L’islamophobie est pratiquée sans vergogne jusqu’au plus haut niveau de l’Etat. Le chiffon rouge de la menace islamiste est régulièrement agité pour tenter de détourner l’attention du public du désastre de la situation économique et sociale. Cette tentation s’est doublement renforcée avec lancement de la « guerre contre le terrorisme » et le retournement de conjoncture économique de l’automne 2001. L’actuel ministre de l’Intérieur suit cette ligne néoconservatrice en faisant allégeance à Israël et au sionisme tout en fustigeant par ailleurs l’islam et ses signes religieux.

Conséquence de ce matraquage idéologique, l’islamophobie explose en France et les actes d’agression contre les musulmans et leurs institutions se multiplient. Le musulman est aujourd’hui devenu un véritable bouc émissaire avec tout ce que cela implique : stigmatisation médiatique, exclusion sociale, victimisation. Au profit de qui ? Des vrais responsables de la crise actuelle, qui ne sont pas musulmans.

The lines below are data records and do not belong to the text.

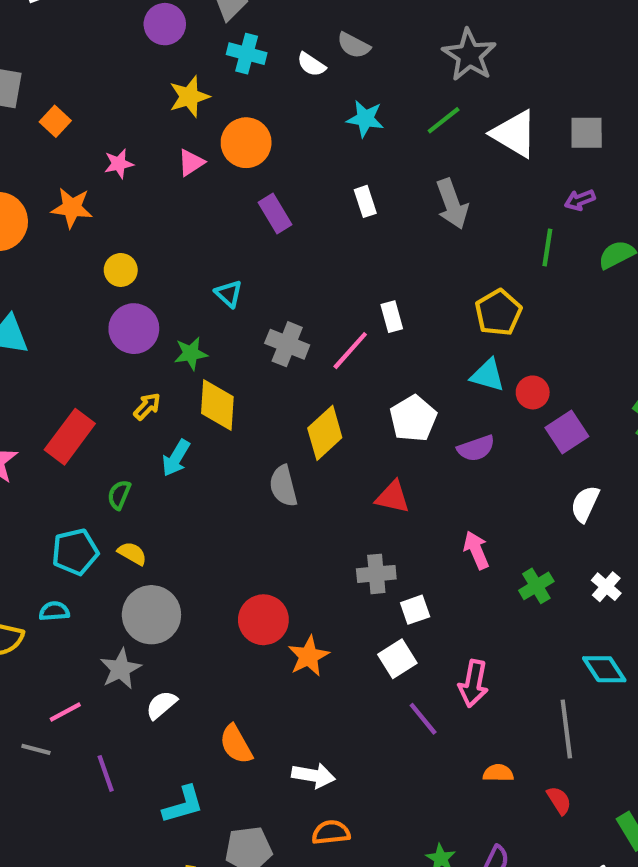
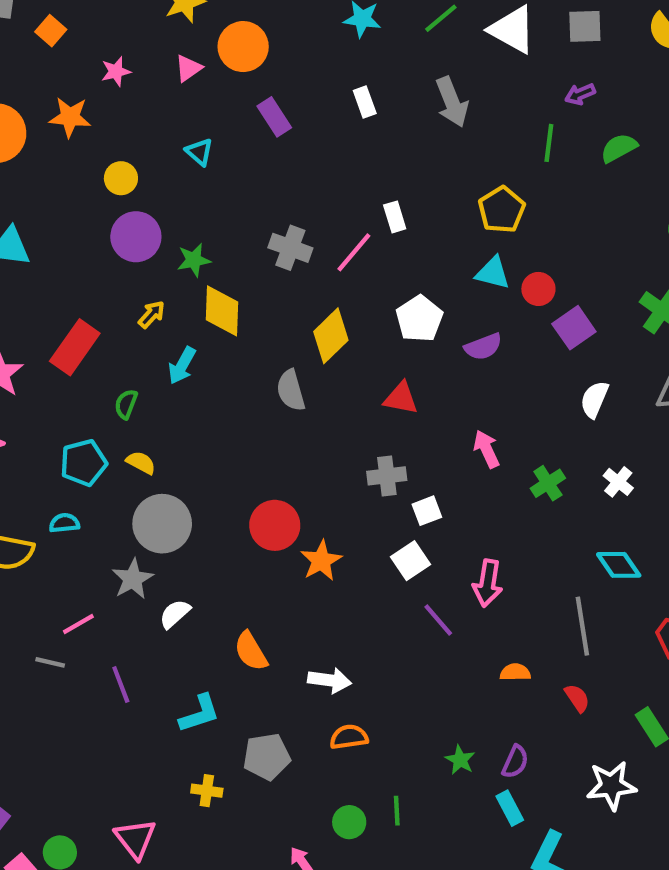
cyan triangle: (229, 294) -> (199, 152), moved

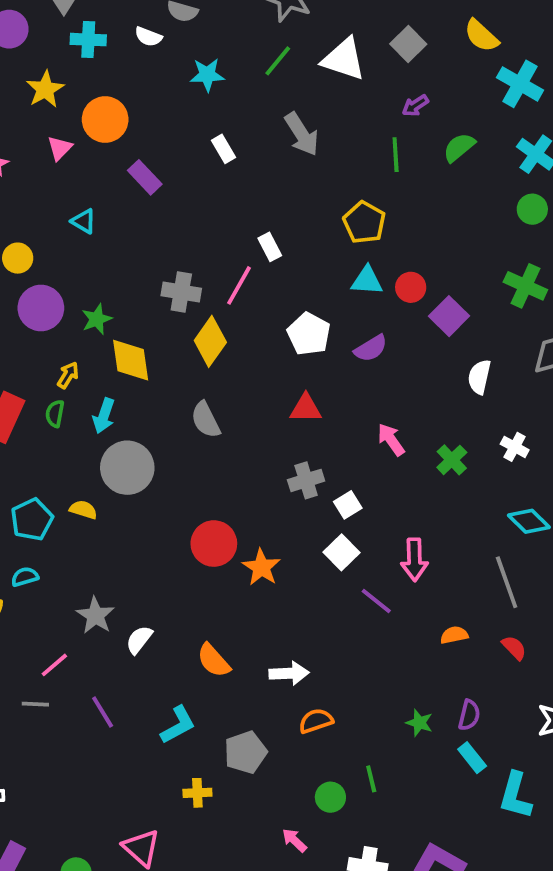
gray square: (585, 26) -> (408, 44), turned -32
yellow diamond: (331, 336) -> (210, 341), moved
green semicircle: (126, 404) -> (55, 414), moved
gray circle: (162, 524) -> (127, 468), moved

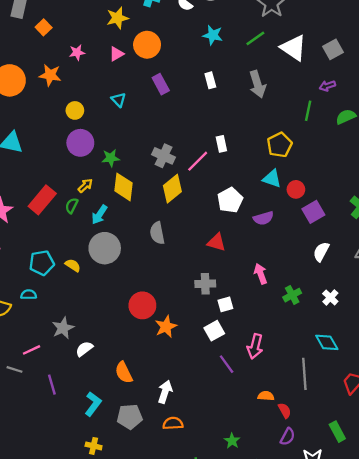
red semicircle: (514, 648) -> (285, 411), moved
white arrow: (289, 673) -> (165, 392), turned -85
purple semicircle: (469, 715) -> (288, 437), moved
cyan L-shape: (178, 725) -> (93, 404), turned -40
gray pentagon: (245, 752) -> (130, 417), moved

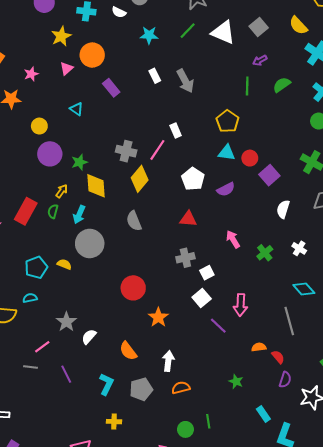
gray arrow: (258, 84) -> (185, 81), moved
orange star: (166, 327) -> (158, 317), moved
green star: (232, 441) -> (236, 381), moved

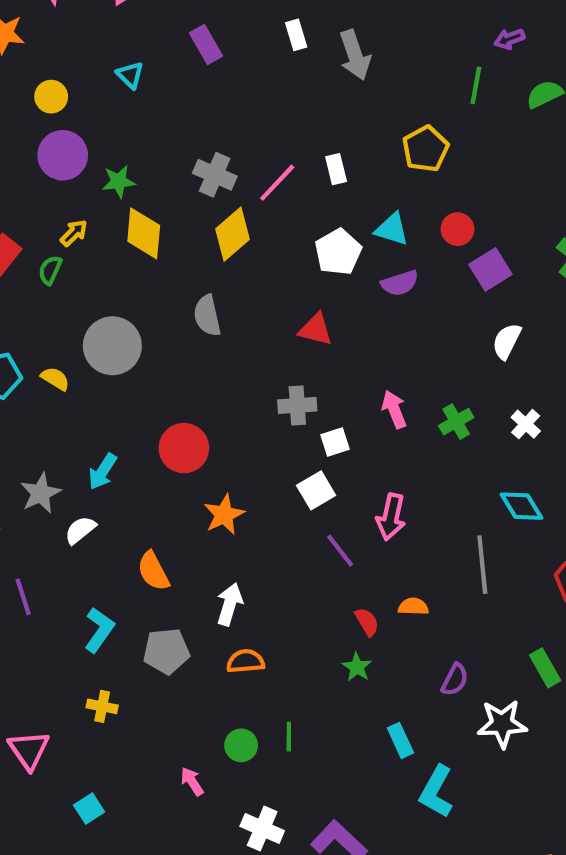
white rectangle: (176, 130) -> (336, 169), moved
cyan triangle: (227, 153) -> (392, 229), moved
cyan arrow: (79, 215) -> (103, 472), moved
pink arrow: (233, 239) -> (394, 409), moved
red semicircle: (278, 357) -> (367, 622), moved

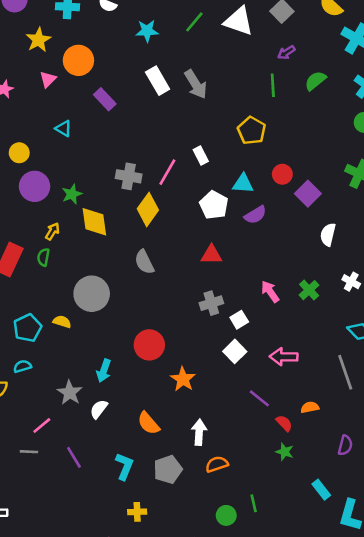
white rectangle: (296, 35) -> (158, 81), size x1.5
pink arrow: (391, 517) -> (284, 357), turned 92
purple line: (340, 551) -> (259, 398), moved

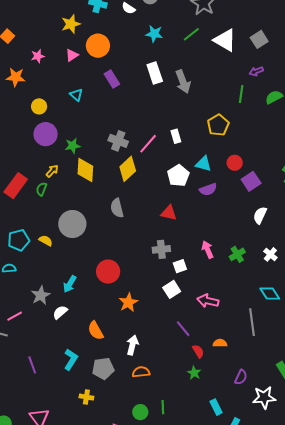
purple line: (74, 457) -> (32, 365), moved
yellow cross: (137, 512) -> (86, 397), moved

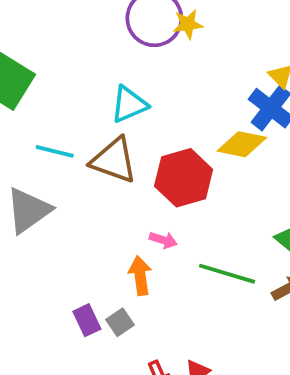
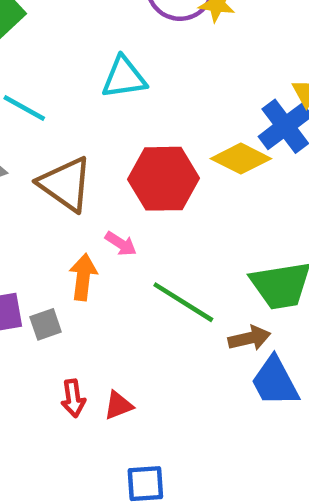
brown triangle: (114, 160) -> (65, 184), moved

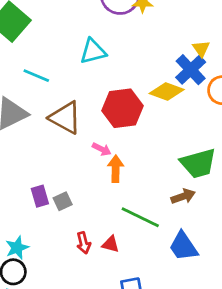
orange arrow: (83, 277) -> (116, 169), moved
green line: (183, 302) -> (140, 217), moved
blue trapezoid: (275, 382) -> (183, 246), moved
red triangle: (118, 405) -> (111, 244), turned 42

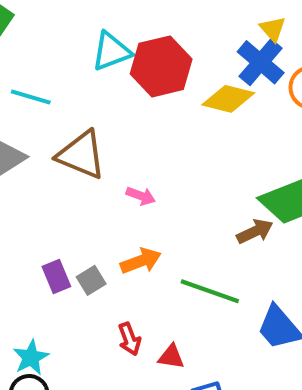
red hexagon: (123, 108) -> (161, 66), moved
orange arrow: (116, 169) -> (141, 261), moved, turned 75
brown arrow: (183, 196) -> (255, 231), moved
red triangle: (111, 244) -> (171, 357), moved

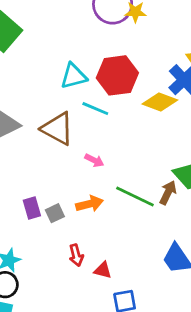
cyan triangle: (111, 51) -> (74, 76), moved
cyan line: (31, 97) -> (95, 109), moved
brown arrow: (255, 231) -> (168, 193), turned -45
green line: (210, 291) -> (135, 196), moved

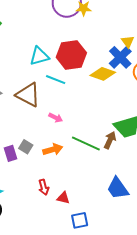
gray square: (55, 213) -> (26, 147), moved, turned -32

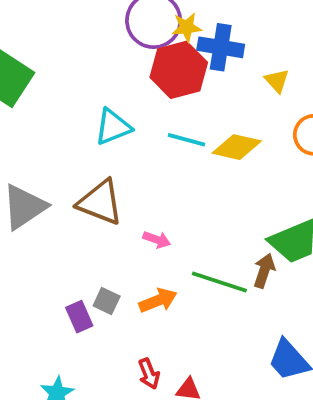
red hexagon: (71, 55) -> (179, 70), moved
blue cross: (120, 57) -> (221, 47), moved, turned -30
cyan line: (56, 80) -> (186, 140), moved

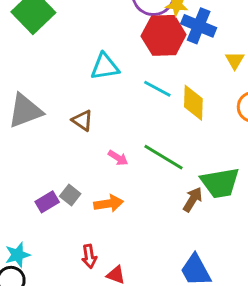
yellow diamond: (237, 147) -> (193, 103), turned 66
brown triangle: (100, 202) -> (82, 120), size x0.6
green line: (219, 282) -> (164, 157), moved
purple rectangle: (79, 317) -> (47, 202), turned 70

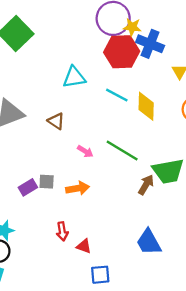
gray square: (70, 195) -> (47, 182), turned -35

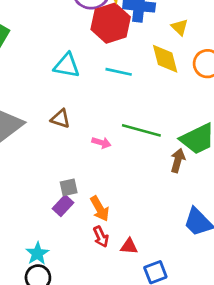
cyan triangle: (74, 77) -> (67, 65), turned 35
yellow diamond: (146, 106) -> (165, 59), moved
purple rectangle: (28, 187) -> (63, 206), moved
orange arrow: (78, 188) -> (100, 209), moved, turned 85

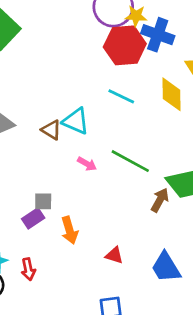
cyan triangle: (67, 65) -> (76, 121), moved
red arrow: (101, 237) -> (28, 269), moved
red triangle: (129, 246) -> (114, 255), moved

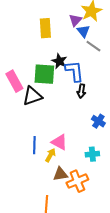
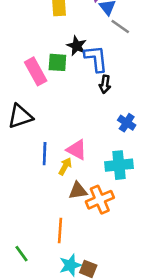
green square: (44, 74) -> (57, 62), size x0.7
pink rectangle: (14, 81) -> (36, 71), moved
black triangle: (32, 96) -> (20, 116), moved
cyan cross: (92, 154) -> (119, 165), size x1.5

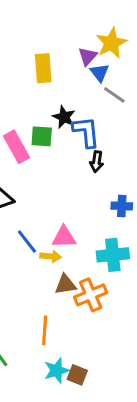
blue cross: (127, 123) -> (122, 206), turned -30
pink triangle: (77, 150) -> (64, 237), turned -30
blue line: (45, 154) -> (27, 242), turned -40
yellow arrow: (65, 166) -> (51, 256), turned 66

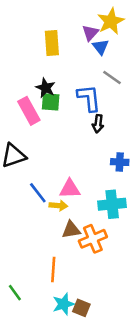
gray line: (114, 95) -> (112, 78), moved
black star: (64, 117) -> (46, 88), moved

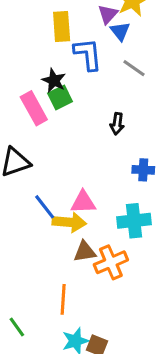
blue L-shape: (89, 98) -> (88, 54), moved
green square: (51, 102) -> (60, 97), turned -30
yellow arrow: (58, 206) -> (69, 222), size x1.5

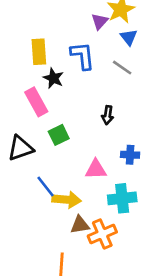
yellow rectangle: (62, 27) -> (39, 52), moved
blue triangle: (120, 31) -> (129, 37), moved
green square: (60, 97) -> (59, 135), moved
pink triangle: (83, 202) -> (96, 169), moved

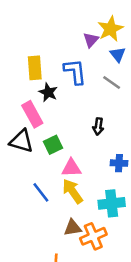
black triangle: (20, 148) -> (21, 141), moved, turned 35
pink triangle: (96, 169) -> (71, 168), moved
yellow arrow: (67, 200) -> (73, 191), moved, turned -130

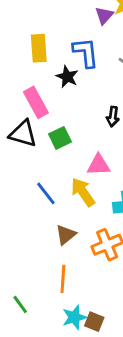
black star: (48, 92) -> (67, 77), moved
pink triangle: (71, 168) -> (99, 165), moved
brown triangle: (73, 228) -> (66, 235), moved, turned -30

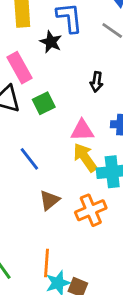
yellow arrow: (83, 192) -> (85, 157), moved
orange line: (63, 279) -> (47, 263), moved

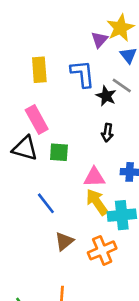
black star: (51, 42) -> (106, 96), moved
green square: (44, 103) -> (59, 152), turned 30

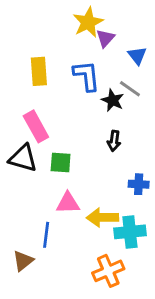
yellow star: (120, 28) -> (88, 22), moved
pink triangle: (94, 177) -> (68, 203), moved
yellow arrow: (97, 202) -> (102, 217), turned -56
blue line: (46, 203) -> (46, 235), moved, turned 45
brown triangle: (64, 241) -> (23, 261), moved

En France, comme ailleurs en Europe, les plans sociaux se multiplient et le chômage ne cesse de battre des records. Le nombre de chômeurs dépasse les 3 millions au second trimestre 2013 et celui des demandeurs d’emploi frôle les 5 millions de personnes. Fait aggravant, la durée pour retrouver un emploi s’allonge : représentant près de 26% des personnes accueillies, la proportion des chômeurs sans droits, qui ne perçoivent aucune indemnité, n’a cessé d’augmenter depuis 2003.

Un racisme d'Etat dévoilé

Le gouvernement semble être totalement impuissant face à cette situation inédite – et il l’est en effet, coincé entre le fardeau de la dette, les injonctions de Bruxelles et le carcan monétaire européen. En revanche, s’il est un domaine où il peut faire preuve de volontarisme et même d’activisme, c’est bien celui de la sécurité intérieure, et c’est peut-être bien le seul. Faire diversion en fabriquant un ennemi intérieur imaginaire pour ensuite le combattre à coups de discours haineux, d’expulsions et de lois discriminatoires est une échappatoire commode.

On comprend dès lors que l’islamophobie touche l’ensemble de l’Europe en crise. Ce véritable racisme d’État qui se met peu à peu en place en France n’est pas sans rappeler les lois de Nuremberg adoptées dans un contexte d’ailleurs similaire au nôtre (crise économique et sociale et tensions internationales). Aux mêmes causes, les mêmes effets. Le fascisme n’est pas le contraire de la démocratie, mais son évolution par temps de crise, écrivait Bertolt Brecht. L’exclusion progressive des musulmans de la société française, comme des autre sociétés européennes touchées par les politiques d’austérité, ne peut hélas que lui donner raison.

Nicolas Bourgoin est démographe, maître de conférences à l’université de Franche-Comté, membre du Laboratoire de sociologie et d’anthropologie de l’université de Franche-Comté (LASA-UFC). Dernier ouvrage paru : La Révolution sécuritaire, Éditions Champ social, 2013.